Gordon Rees Scully Mansukhani New York partner Mark Beckman and Washington, D.C. partner Howard Shipley recently obtained a temporary restraining order (TRO) and injunction from the U.S. District Court for the Southern District of NY on behalf of their client, the largest residential property management company in North America.
The injunction ensured the client’s continued access to an on-line application system used by individuals and brokers to apply to lease or purchase units in buildings managed by the client. The defendant, a software developer, had accused the client of breach of contract, copyright infringement, and theft of trade secrets due to an allegedly improper reverse engineering of the defendant’s system in order for the client to create its own on-line application system. The defendant shut off the client’s access to the system before the client had fully transitioned to its own replacement program.

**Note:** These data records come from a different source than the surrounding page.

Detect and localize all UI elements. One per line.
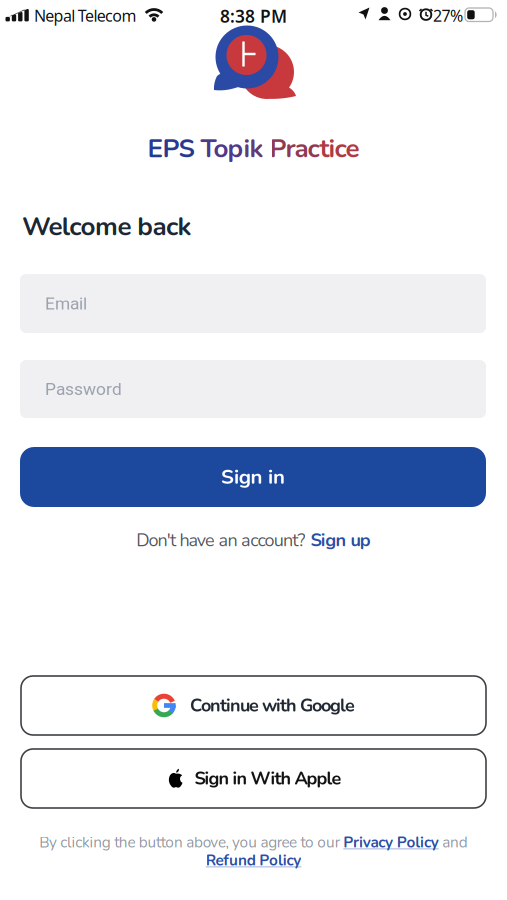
staticText: Prac bbox=[270, 131, 320, 166]
button[interactable]: Sign in With Apple bbox=[21, 749, 486, 808]
staticText: ik bbox=[244, 131, 270, 166]
staticText: Sign up bbox=[310, 528, 371, 553]
staticText: Password bbox=[45, 379, 122, 399]
button[interactable]: Password bbox=[20, 360, 486, 418]
staticText: Email bbox=[45, 293, 87, 314]
staticText: and bbox=[439, 832, 468, 853]
staticText: Sign in With Apple bbox=[194, 766, 342, 791]
staticText: EPS bbox=[148, 131, 200, 166]
button[interactable]: Refund Policy bbox=[206, 850, 301, 871]
staticText: 8:38 PM bbox=[220, 4, 287, 28]
staticText: tice bbox=[320, 131, 360, 166]
button[interactable]: Sign up bbox=[310, 528, 371, 553]
staticText: Privacy Policy bbox=[343, 832, 439, 853]
button[interactable]: Sign in bbox=[20, 447, 486, 507]
staticText: 27% bbox=[433, 5, 463, 26]
staticText: Continue with Google bbox=[190, 693, 355, 718]
staticText: Refund Policy bbox=[206, 850, 301, 871]
staticText: Welcome back bbox=[22, 209, 191, 244]
staticText: Don't have an account? bbox=[136, 528, 305, 553]
button[interactable]: Privacy Policy bbox=[343, 832, 439, 853]
staticText: Sign in bbox=[221, 463, 285, 491]
staticText: Top bbox=[200, 131, 244, 166]
staticText: Nepal Telecom bbox=[34, 5, 137, 26]
button[interactable]: Continue with Google bbox=[21, 676, 486, 735]
button[interactable]: Email bbox=[20, 274, 486, 333]
staticText: By clicking the button above, you agree … bbox=[39, 832, 343, 853]
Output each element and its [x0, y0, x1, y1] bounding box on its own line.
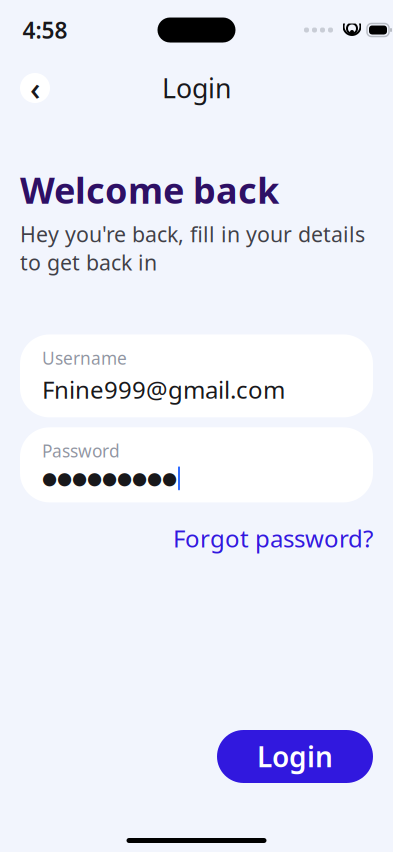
- staticText: Welcome back: [20, 166, 279, 214]
- staticText: Username: [42, 346, 127, 370]
- button[interactable]: Forgot password?: [173, 522, 373, 554]
- staticText: 4:58: [22, 15, 68, 45]
- staticText: Hey you're back, fill in your details to…: [20, 220, 365, 276]
- staticText: Password: [42, 439, 120, 462]
- staticText: ●●●●●●●●●: [42, 468, 177, 488]
- staticText: ‹: [30, 67, 40, 109]
- staticText: Login: [257, 738, 333, 775]
- button[interactable]: Back: [20, 73, 50, 103]
- button[interactable]: Login: [217, 730, 373, 783]
- staticText: Login: [162, 70, 231, 106]
- staticText: Fnine999@gmail.com: [42, 374, 285, 405]
- staticText: Forgot password?: [173, 522, 373, 554]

In their motion for a TRO and preliminary injunction, Gordon & Rees attorneys argued that the defendant improperly breached the parties’ software development and services agreement and intentionally inflicted irreparable harm on the client and the public, specifically applicants with pending applications already submitted via the on-line system. In addition, the firm's attorneys argued that because the client never had access to the underlying software code of the defendant’s system, it did not and could not have engaged in any reverse engineering of the application system or any violation of the defendant’s intellectual property rights. In entering the TRO in favor of the client, the court accepted Gordon & Rees’s arguments, finding that the client would likely succeed on the merits of its claims and would suffer irreparable harm. Washington, D.C. of counsel Peggy McCoy and associate Meghan Carmody were part of the Gordon & Rees team and assisted in drafting the motion papers.